Thursday, November 17, 2011

Stop Telling My Words What To Do

One thing I noticed in regards to Cixous' "The Laugh of Medusa" and Barbara Smith's "Toward a Black Feminist Criticism" is the instruction in which the authorial voice poses on the reader. With Cixous, she says "I must write woman: woman must write woman. And man, man." The didactic nature of Cixous piece is apparent, obvious, and the purpose of the theory to take away of "écriture feminine" of "women's writing." But Cixous contradicts herself when she says that both men and women can produce écriture féminine. What is women's writing if not produced by a women? Doesn't the entirety of literary western canon fall into some sort of écriture féminine if you make a strong enough argument for it?

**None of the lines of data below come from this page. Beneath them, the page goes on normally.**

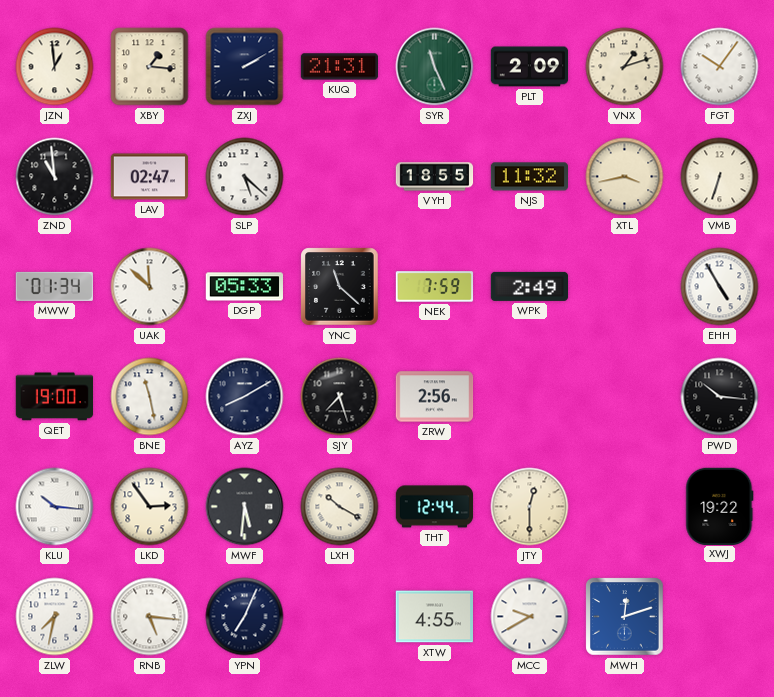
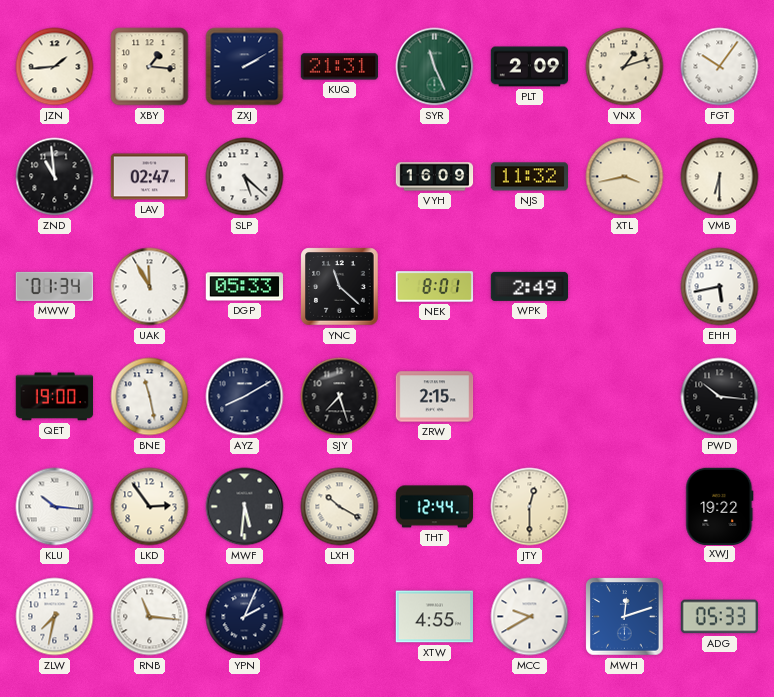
JZN: 12:59 -> 1:44
VYH: 18:55 -> 16:09
VMB: 6:33 -> 6:30
UAK: 11:52 -> 11:55
NEK: 7:59 -> 8:01
EHH: 4:55 -> 5:43
ZRW: 2:56 -> 2:15
RNB: 5:16 -> 11:16
YPN: 7:04 -> 2:04
ADG: none -> 05:33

I recall in my undergraduate literary theory course one student had a big problem with the theory of écriture feminine because after a while, all the authors and works of literature we chose to definite as such were all written by men, similar to Cixous's examples in her "Laugh of Medusa." But to that, I argue there's something flawed in the premise that something written by a woman is inherently feminine, or that you can tell it was written by a women. We're essentializing the product of someone's imagination to correlate merely with their genitals. How would something written by a tranwoman or transman be perceived?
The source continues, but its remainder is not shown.